* _What is required_:
An exact copy of the lines from the one containing "পেতে ৫-৬ মিনিট ভাপে সেদ্ধ করে নিন। স্বাদ" through the final line of the records is the only acceptable answer.
──────
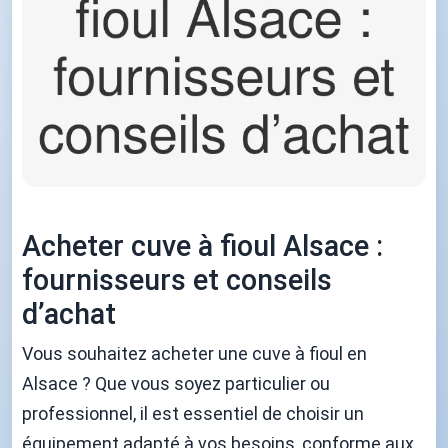
Acheter cuve à fioul Alsace :
fournisseurs et conseils
d’achat
Vous souhaitez acheter une cuve à fioul en
Alsace ? Que vous soyez particulier ou
professionnel, il est essentiel de choisir un
équipement adapté à vos besoins, conforme aux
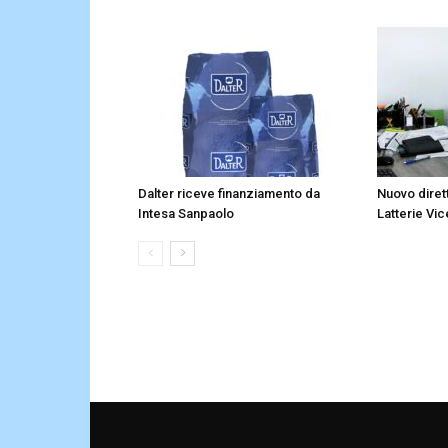
Dalter riceve finanziamento da
Nuovo diret
Intesa Sanpaolo
Latterie Vic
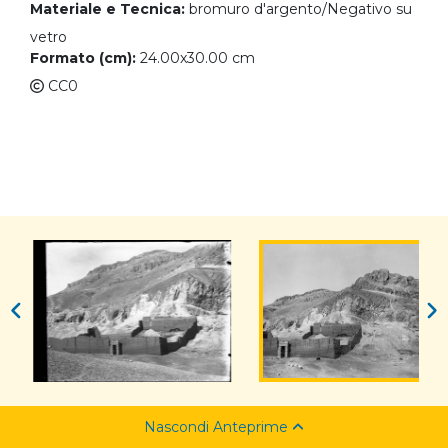
Materiale e Tecnica:
bromuro d'argento/Negativo su
vetro
Formato (cm):
24.00x30.00 cm
CC0
Nascondi Anteprime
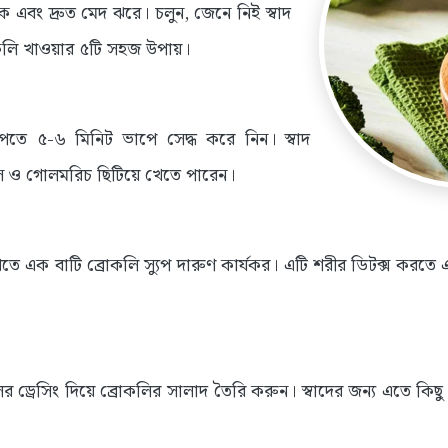
 এবং দ্রুত মেদ ঝরে। চলুন, জেনে নিই স্বাদ
রোকলি খাওয়ার ৫টি সহজ উপায়।
পেতে ৫-৬ মিনিট ভাপে সেদ্ধ করে নিন। স্বাদ
রস ও গোলমরিচ ছিটিয়ে খেতে পারেন।
 এক বাটি ব্রোকলি স্যুপ দারুণ কার্যকর। এটি শরীর ডিটক্স করতে এবং দীর
ড্রেসিং দিয়ে ব্রোকলির সালাদ তৈরি করুন। স্বাদের জন্য এতে কি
──────
* _Solution to this problem_:
পেতে ৫-৬ মিনিট ভাপে সেদ্ধ করে নিন। স্বাদ
রস ও গোলমরিচ ছিটিয়ে খেতে পারেন।
 এক বাটি ব্রোকলি স্যুপ দারুণ কার্যকর। এটি শরীর ডিটক্স করতে এবং দীর
ড্রেসিং দিয়ে ব্রোকলির সালাদ তৈরি করুন। স্বাদের জন্য এতে কি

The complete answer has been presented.